211 F.2d 887
In re SANTOS.
GENERAL FINANCE LOAN CO.
United States Court of Appeals Seventh Circuit.
April 1, 1954.
Rehearing Denied April 28, 1954.
Landon L. Chapman, Arthur Chittick, Chicago, Ill., for appellant.
Carlyle J. Mills, Chicago, Ill., for appellee.
Before DUFFY, LINDLEY and SWAIM, Circuit Judges.
SWAIM, Circuit Judge.
The referee in bankruptcy entered an order denying a discharge to the bankrupt because of a false written statement respecting his financial condition submitted for the purpose of obtaining a loan. This order was approved and confirmed by an order of the District Court, and from this the bankrupt appeals. Section 14, sub. c. of the Bankruptcy Act, the relevant statutory provision, states, in part:
"(c) The court shall grant the discharge unless satisfied that the bankrupt has * * * (3) obtained money or property on credit, or obtained an extension or renewal of credit, by making or publishing or causing to be made or published in any manner whatsoever, a materially false statement in writing respecting his financial condition; * * *." 11 U.S.C.A. § 32, sub. c(3).
The record discloses that the bankrupt and his wife, Antonio and Mary Santos, had a obtained a loan from General Finance Loan Company, the creditor objecting to the discharge, in December of 1951. At this time an application form was filled in with the usual information pertinent to an application for credit, including a list of outstanding debts. This form became a part of the company's permanent records, and it contains a running account of the dealings between the bankrupt and the loan company.
On January 22, 1952, the bankrupt and his wife obtained a second loan from General Finance, and it was in loan that a false written statement was the course of the negotiations for this submitted.
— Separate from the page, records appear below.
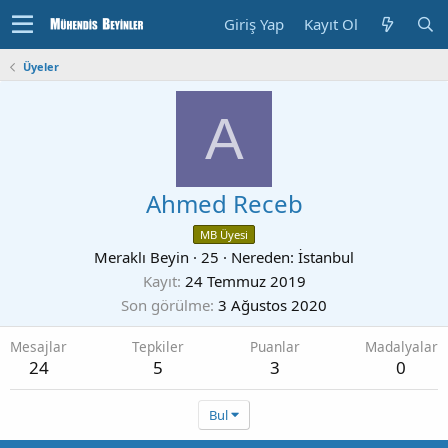
Giriş Yap
Kayıt Ol
Üyeler
A
Ahmed Receb
MB Üyesi
Meraklı Beyin
·
25
·
Nereden:
İstanbul
Kayıt
24 Temmuz 2019
Son görülme
3 Ağustos 2020
Mesajlar
Tepkiler
Puanlar
Madalyalar
24
5
3
0
Bul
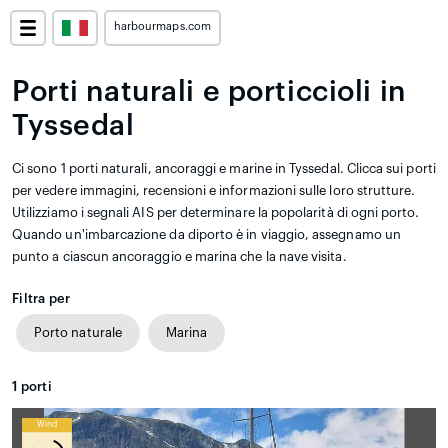
harbourmaps.com
Porti naturali e porticcioli in
Tyssedal
Ci sono 1 porti naturali, ancoraggi e marine in Tyssedal. Clicca sui porti
per vedere immagini, recensioni e informazioni sulle loro strutture.
Utilizziamo i segnali AIS per determinare la popolarità di ogni porto.
Quando un'imbarcazione da diporto è in viaggio, assegnamo un
punto a ciascun ancoraggio e marina che la nave visita.
Filtra per
Porto naturale
Marina
1
porti
Wind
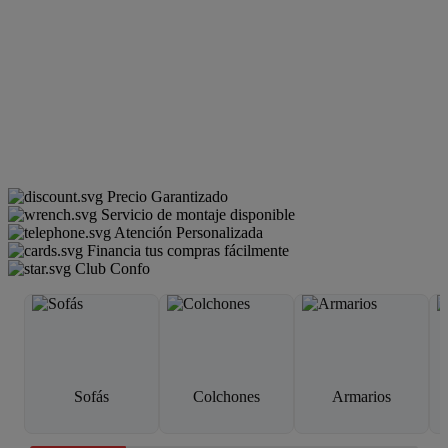
Precio Garantizado
Servicio de montaje disponible
Atención Personalizada
Financia tus compras fácilmente
Club Confo
Sofás
Colchones
Armarios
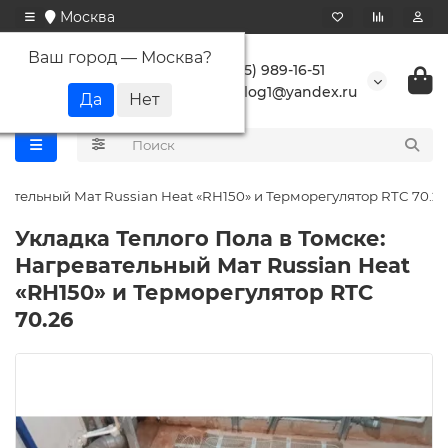
Москва
Ваш город —
Москва
?
+7 (495) 989-16-51
buranlog1@yandex.ru
вательный Мат Russian Heat «RH150» и Терморегулятор RTC 70.26
Укладка Теплого Пола в Томске:
Нагревательный Мат Russian Heat
«RH150» и Терморегулятор RTC
70.26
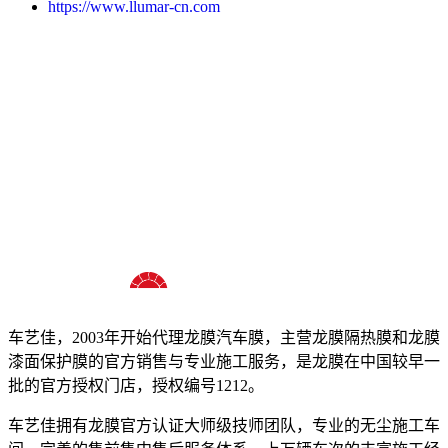
https://www.llumar-cn.com
十八年龙膜官方授权精英门店
车艺佳，2003年开始代理龙膜汽车膜，主营龙膜隔热膜和龙膜
漆面保护膜的官方销售与专业施工服务，是龙膜在中国较早一
批的官方授权门店，授权编号1212。
车艺佳拥有龙膜官方认证大师级技师团队，专业的无尘施工车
The next month Santos filed a voluntary petition in bankruptcy. The bankrupt is illiterate in that he cannot read anything other than individual letters in the alphabet nor write anything other than his name. However, his wife filled in a financial statement with his authority and in his presence, in which she listed the names of four creditors and the amount owed to each, and beneath this list of creditors she wrote the words, "We have no other debts." The financial statement was then signed by both the bankrupt and his wife. It is not disputed that at this time the bankrupt had a number of additional debts which were not listed and which amounted to a substantial sum.
The referee found, in part, that the bankrupt signed his name to the financial statement knowing it to be false or with reckless indifference as to whether or not it was true, and that the objecting creditor relied on the financial statement in making the loan. The bankrupt attacks the validity of these findings, without which the order denying the discharge cannot be sustained.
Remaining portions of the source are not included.